さらに、すべての人に優しい施設を目指す「バリアフリー」の観点でも課題が浮き彫りとなりました。車いすで観戦に訪れた方からは、混雑時に移動が困難になる場面があったとの指摘も届いています。案内スタッフの増員や誘導の最適化など、ソフト面での細やかな配慮が今後の運営に求められるでしょう。

編集者の視点から言わせていただければ、このスタジアムは「観戦体験」を極限まで高めた尖った設計だと感じます。利便性を犠牲にしてでも得られたあの圧倒的な景色は、間違いなく世界に誇れるものです。だからこそ、今後はこのハードをどう活かし、観客をストレスなく誘導するかという運営力が試されます。

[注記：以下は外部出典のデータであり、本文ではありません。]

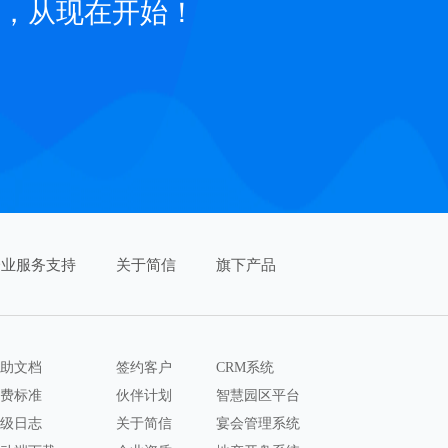
，从现在开始！
企业服务支持
关于简信
旗下产品
助文档
签约客户
CRM系统
费标准
伙伴计划
智慧园区平台
级日志
关于简信
宴会管理系统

今後は 2020年05月に予定されている陸上大会や、人気アーティスト「嵐」のコンサートなどを経て、五輪本番に向けた準備が加速していきます。世界中からゲストを迎えるその日まで、大会組織委員会が今回の「宿題」をどう解決し、最高のホスピタリティを完成させるのか、引き続き注目していきたいところです。